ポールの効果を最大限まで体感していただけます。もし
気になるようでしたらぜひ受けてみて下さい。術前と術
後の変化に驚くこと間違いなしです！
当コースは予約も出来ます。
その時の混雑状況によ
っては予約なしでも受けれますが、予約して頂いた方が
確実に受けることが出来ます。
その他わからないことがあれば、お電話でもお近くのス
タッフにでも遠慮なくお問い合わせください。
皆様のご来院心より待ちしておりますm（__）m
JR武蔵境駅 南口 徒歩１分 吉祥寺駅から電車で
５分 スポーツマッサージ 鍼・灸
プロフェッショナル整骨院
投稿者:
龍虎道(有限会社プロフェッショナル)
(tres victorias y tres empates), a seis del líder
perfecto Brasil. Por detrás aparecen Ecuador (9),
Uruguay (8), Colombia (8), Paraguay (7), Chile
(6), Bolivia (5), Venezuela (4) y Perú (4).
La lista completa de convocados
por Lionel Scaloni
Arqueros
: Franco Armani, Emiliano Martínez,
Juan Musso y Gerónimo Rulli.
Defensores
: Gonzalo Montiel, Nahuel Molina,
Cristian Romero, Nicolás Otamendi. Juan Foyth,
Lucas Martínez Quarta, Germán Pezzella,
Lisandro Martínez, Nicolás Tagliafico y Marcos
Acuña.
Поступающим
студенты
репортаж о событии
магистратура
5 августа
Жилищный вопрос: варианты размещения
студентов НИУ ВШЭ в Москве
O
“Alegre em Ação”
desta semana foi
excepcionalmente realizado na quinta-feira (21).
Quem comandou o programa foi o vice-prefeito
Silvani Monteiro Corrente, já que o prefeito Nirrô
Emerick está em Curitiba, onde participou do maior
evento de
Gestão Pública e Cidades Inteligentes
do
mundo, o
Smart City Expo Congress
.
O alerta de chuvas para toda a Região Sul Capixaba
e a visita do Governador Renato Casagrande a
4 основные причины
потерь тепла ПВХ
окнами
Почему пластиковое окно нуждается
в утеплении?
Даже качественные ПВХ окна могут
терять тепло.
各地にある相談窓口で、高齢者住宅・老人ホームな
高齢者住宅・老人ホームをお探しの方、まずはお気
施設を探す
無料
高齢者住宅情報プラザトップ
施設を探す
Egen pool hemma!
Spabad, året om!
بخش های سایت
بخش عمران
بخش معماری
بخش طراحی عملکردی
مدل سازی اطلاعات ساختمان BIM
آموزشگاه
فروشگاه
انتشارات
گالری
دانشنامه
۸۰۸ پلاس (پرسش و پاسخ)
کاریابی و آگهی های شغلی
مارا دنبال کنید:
·····
> [Your instructions]
Beginning with the line above that contains "(tres victorias y", copy each line exactly up to and including the line that contains "Cristian Romero, Nicolás", and go no further.

> [Answer space]
(tres victorias y tres empates), a seis del líder
perfecto Brasil. Por detrás aparecen Ecuador (9),
Uruguay (8), Colombia (8), Paraguay (7), Chile
(6), Bolivia (5), Venezuela (4) y Perú (4).
La lista completa de convocados
por Lionel Scaloni
Arqueros
: Franco Armani, Emiliano Martínez,
Juan Musso y Gerónimo Rulli.
Defensores
: Gonzalo Montiel, Nahuel Molina,
Cristian Romero, Nicolás Otamendi. Juan Foyth,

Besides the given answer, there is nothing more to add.